The fact that several participants in cohorts B and C had nevirapine trough levels frequently > 2000 ng/ml, and in one case > 9000 ng/ml, is worrisome, as the steady-state nevirapine trough levels attained at 400 mg/day is
4500 ± 1900 ng/ml, a level at which rash and/or liver toxicity may occur. Given the variability of trough levels in some subjects in our study, these high levels may be caused by erratic self-administration of nevirapine. It should be noted that a 200 mg dose of nevirapine every other day is one-fourth the recommended treatment dose. The data suggest that even with
weekly dosing the trough level is > 10 times the IC50 of nevirapine in the majority of participants and should be well above the IC50 nearly all the time if doses are taken as directed. However, because the level of regimen needed to prevent blood-borne or sexual HIV-1 transmission is unknown, a more frequent dosing schedule may be more effective. In addition, isolates from HIV-1-infected subjects taking nevirapine monotherapy develop reduced susceptibility to nevirapine (> 100-fold IC50 or > 1000 ng/ml) by 8 weeks from time of initiation of drug. Therefore, at least every other day dosing might be required to keep trough levels of nevirapine high enough to protect against transmission of resistant virus.
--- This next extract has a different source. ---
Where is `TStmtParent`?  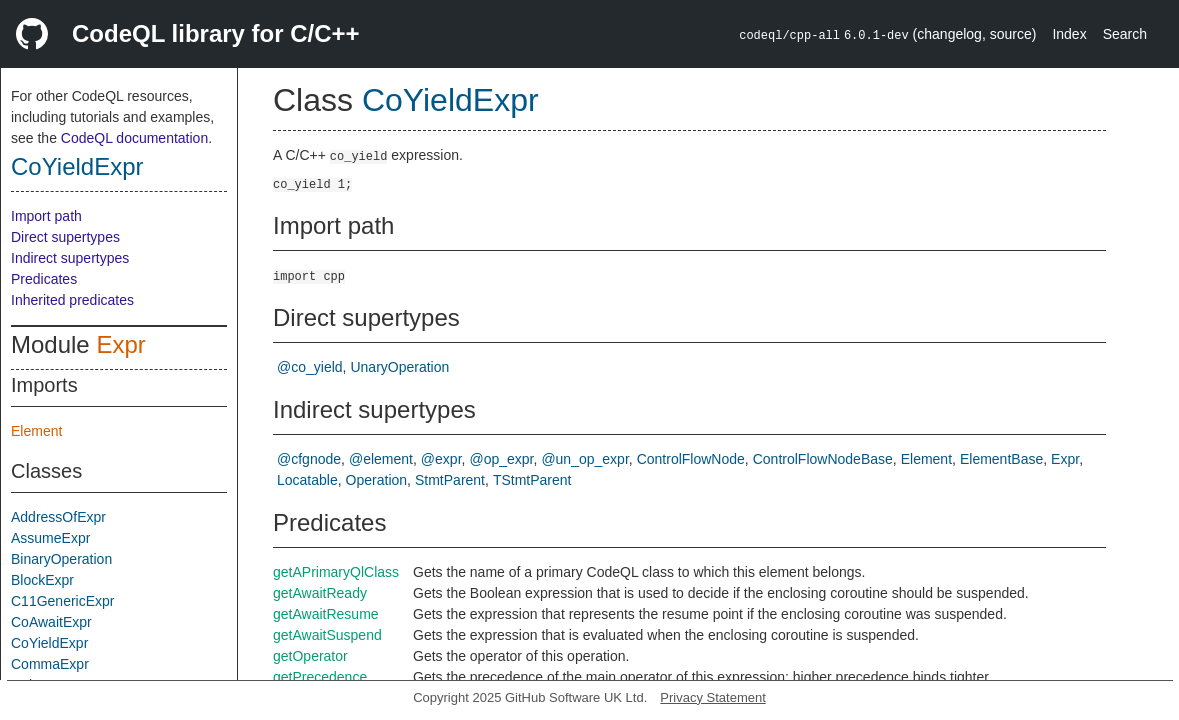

A potential drawback to the use of nevirapine or any NNRTI as a protective measure is that high-level resistance will emerge quickly should a subject have or acquire HIV-1 infection while taking a monotherapy regimen, which will potentially limit treatment options with NNRTI. However, if such a pre-exposure prophylactic regimen is effective in preventing HIV-1 transmission, then the risk of resistance would seem acceptable from a public health perspective. Other recently licensed drugs such as tenofovir, which has less cross-resistance, less potential toxicity, and a long half-life, would also be good candidates for this type of intervention.
Given the sustained plasma nevirapine levels reported in this study, a larger safety trial is warranted, which may be designed to collect preliminary information regarding efficacy using one or more of these low-dose nevirapine regimens.